TheBit has continued the discussion of jihad
on his blog, A Muslim Under Progress. I choose to reply because TheBit has been courteous and respectful as a brother in Islam, and I have nothing but reciprocal respect for him as a muslim. He writes:
As might have been evident, I do not claim to be an upholder of the Classical interpretation (I have a slightly different understanding). Yet, even I would not simply dismiss their interpretation or understanding with the ease with which Aziz seemed to do so. But I do not have the comfort of falling back on my sectarian affiliations and annoucing my sectarian rivals as "wrong". The first three "Sunni" Caliphs (ra) form an integral part of the major divison in Islam, and I am forced to accept their status.
That they engaged in wars of aggression, to gain politial control, is, therefore, an important aid in an understanding of the Qur'an. I did mention that we must try to ascertain the meaning of the words as understood in the cultural environment of Revelation. Evidently, based on a cursory examination of history alone, Jihaad seems to have been understood as a term implying "the utmost use of physical force".

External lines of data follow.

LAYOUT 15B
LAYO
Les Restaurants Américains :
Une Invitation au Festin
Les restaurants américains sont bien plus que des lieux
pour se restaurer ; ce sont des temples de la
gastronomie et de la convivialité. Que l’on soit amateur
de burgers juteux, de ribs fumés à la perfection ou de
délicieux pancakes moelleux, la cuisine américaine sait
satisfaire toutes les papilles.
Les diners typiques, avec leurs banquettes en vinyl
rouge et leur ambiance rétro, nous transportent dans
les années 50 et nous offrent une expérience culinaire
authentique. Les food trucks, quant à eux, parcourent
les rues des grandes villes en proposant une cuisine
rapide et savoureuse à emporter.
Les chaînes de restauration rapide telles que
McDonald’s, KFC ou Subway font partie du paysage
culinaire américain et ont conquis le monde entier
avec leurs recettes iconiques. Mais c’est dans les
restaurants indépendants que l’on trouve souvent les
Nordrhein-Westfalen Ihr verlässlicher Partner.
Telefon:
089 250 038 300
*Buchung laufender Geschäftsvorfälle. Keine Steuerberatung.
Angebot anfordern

There is an interesting reversal of causality here. My sectarian affiliation as a Shi'a is not the cause for my disagreement regarding the legitimacy of the Sunni Caliphs. I simply adhere to the comand of the Prophet SAW, who said at Ghadir-e-Kum:
man kuntu mawlahu fa `Aliyyun mawlahu
There are over 700 separate isnad
(chains of transmission) that record this hadith, from Sunni sources
, listed on the Ithna Ashari website, al-islam.org.
It is because I follow the words of my Prophet SAW, that I am defined as Shi'a. By referring to my disagreement as "sectarian", TheBit has marginalized my belief in favor of a political assumption. This is my religion
, not a game to me.
Therefore I recognize that as a historical fact, three men took the title of Caliph after the death of the Prophet SAW - this is not an opinion, or interpretation, it is fact.

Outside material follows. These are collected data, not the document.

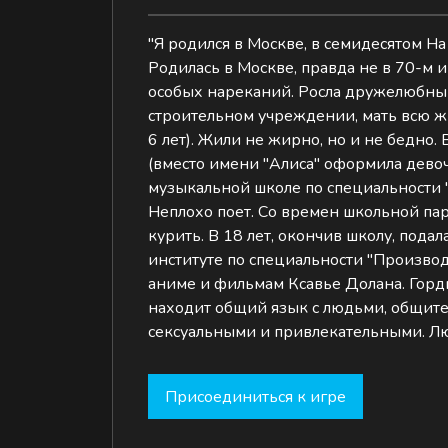
"Я родился в Москве, в семидесятом На
Родилась в Москве, правда не в 70-м и
особых нареканий. Росла дружелюбны
строительном учреждении, мать всю жи
6 лет). Жили не жирно, но и не бедно
(вместо имени "Алиса" оформила девочк
музыкальной школе по специальности "ф
Неплохо поет. Со времен школьной пар
курить. В 18 лет, окончив школу, пода
институте по специальности "Производ
аниме и фильмам Ксавье Долана. Гордит
находит общий язык с людьми, общител
сексуальными и привлекательными. Люби
Присоединиться к игре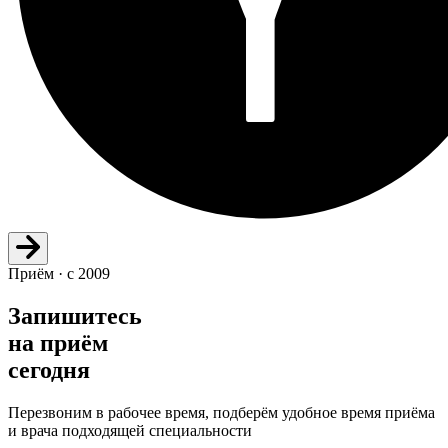
Приём · с 2009
Запишитесь
на приём
сегодня
Перезвоним в рабочее время, подберём удобное время приёма
и врача подходящей специальности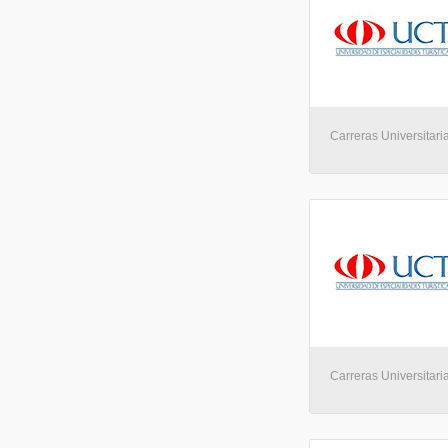
Carreras Universitaria
Carreras Universitaria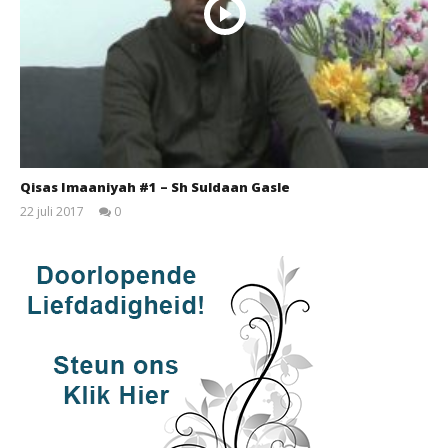
Qisas Imaaniyah #1 – Sh Suldaan Gasle
22 juli 2017
0
qubamedia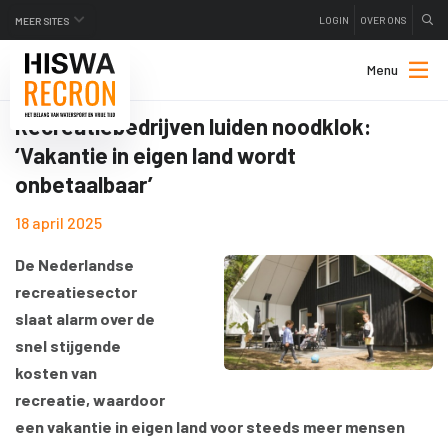
LOGIN
OVER ONS
MEER SITES
Menu
Recreatiebedrijven luiden noodklok:
‘Vakantie in eigen land wordt
onbetaalbaar’
18 april 2025
De Nederlandse
recreatiesector
slaat alarm over de
snel stijgende
kosten van
recreatie, waardoor
een vakantie in eigen land voor steeds meer mensen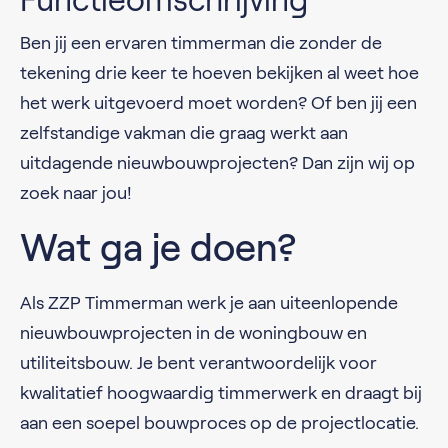
Functieomschrijving
Ben jij een ervaren timmerman die zonder de
tekening drie keer te hoeven bekijken al weet hoe
het werk uitgevoerd moet worden? Of ben jij een
zelfstandige vakman die graag werkt aan
uitdagende nieuwbouwprojecten? Dan zijn wij op
zoek naar jou!
Wat ga je doen?
Als ZZP Timmerman werk je aan uiteenlopende
nieuwbouwprojecten in de woningbouw en
utiliteitsbouw. Je bent verantwoordelijk voor
kwalitatief hoogwaardig timmerwerk en draagt bij
aan een soepel bouwproces op de projectlocatie.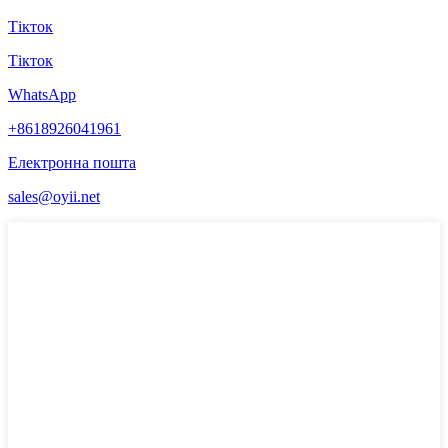
Тікток
Тікток
WhatsApp
+8618926041961
Електронна пошта
sales@oyii.net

I am NOT compelled or forced to accept their legitimacy as leaders of Islam, however. There is no rationale for assuming their actions had anything to do with Islam - in fact, if you accept the hadith above, then it is an inexorable logical conclusion that they were operating outside Islam from the beginning of their ascension.

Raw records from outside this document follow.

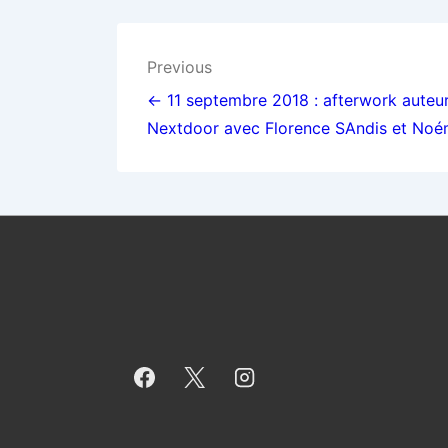
Navigation
Previous
de
← 11 septembre 2018 : afterwork auteur
Nextdoor avec Florence SAndis et No
l’article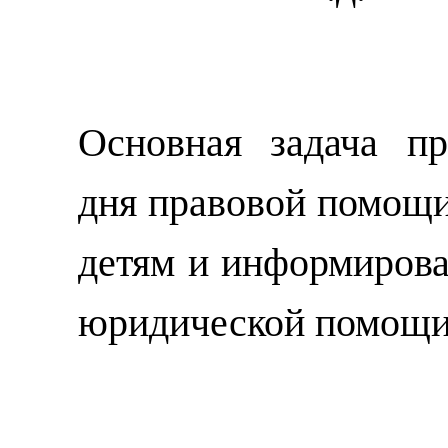
Основная задача пр
дня правовой помощи
детям и информирова
юридической помощи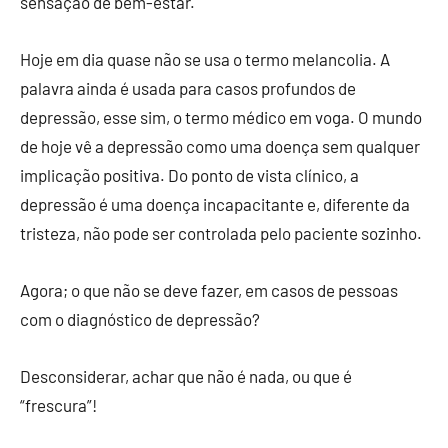
sensação de bem-estar.
Hoje em dia quase não se usa o termo melancolia. A
palavra ainda é usada para casos profundos de
depressão, esse sim, o termo médico em voga. O mundo
de hoje vê a depressão como uma doença sem qualquer
implicação positiva. Do ponto de vista clínico, a
depressão é uma doença incapacitante e, diferente da
tristeza, não pode ser controlada pelo paciente sozinho.
Agora; o que não se deve fazer, em casos de pessoas
com o diagnóstico de depressão?
Desconsiderar, achar que não é nada, ou que é
“frescura”!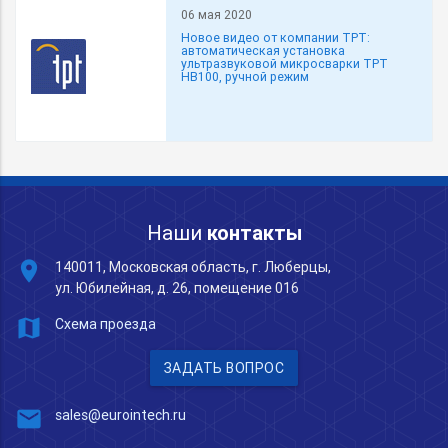
06 мая 2020
Новое видео от компании TPT:
автоматическая установка
ультразвуковой микросварки TPT
HB100, ручной режим
Наши
контакты
place
140011, Московская область, г. Люберцы,
ул. Юбилейная, д. 26, помещение 016
map
Схема проезда
ЗАДАТЬ ВОПРОС
mail
sales@eurointech.ru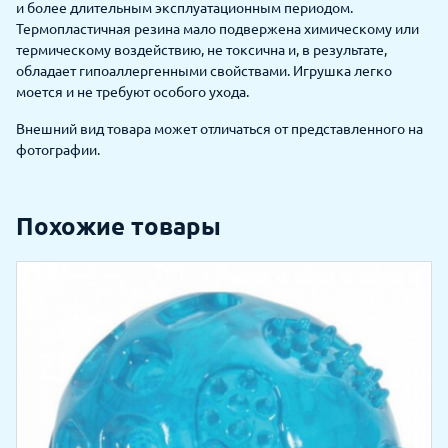
и более длительным эксплуатационным периодом.
Термопластичная резина мало подвержена химическому или
термическому воздействию, не токсична и, в результате,
обладает гипоаллергенными свойствами. Игрушка легко
моется и не требуют особого ухода.
Внешний вид товара может отличаться от представленного на
фотографии.
Похожие товары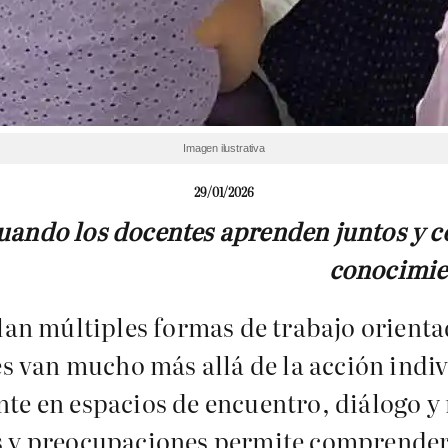
Imagen ilustrativa
29/01/2026
uando los docentes aprenden juntos y c
conocimie
lan múltiples formas de trabajo orienta
es van mucho más allá de la acción indiv
te en espacios de encuentro, diálogo y r
s y preocupaciones permite comprender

Therefore, their wars of aggression are irrelevant to my understanding of the Qur'an, or of jihad. In fact, the Caliphs are utterly irrelevant. They are a dry well from which there will be no water to slake the thirst of theologic inquiry. If TheBit chooses to be forced to incorporate their actions into his understanding of jihad, that is his prerogative. But to assert that their actions impose any meaning on Islam itself is to put cart before horse. Islam was perfected by Allah and given to Muhamad SAW to disseminate to mankind. IT is immune to the actions of its followers. Or its hypocrites.
TheBit also says that we MUST "ascertain the meaning of the words as understood in the cultural environment of Revelation" - this is something new to me. The cultural environment of the Revelation is also irrelevant to Islam. If TheBit chooses to factor it into his understanding then that is also his prerogative, but it is certainly neither necessary nor sufficient.
Ultimately, I am not concerned with how jihad was interpreted by usurpers, or caliphs, or non-muslims. I am not interested in jihad as a cultural, literary, or political tradition. I am solely concerned with jihad as a fundamental part of my religion. There can only be Truth and Falsehood.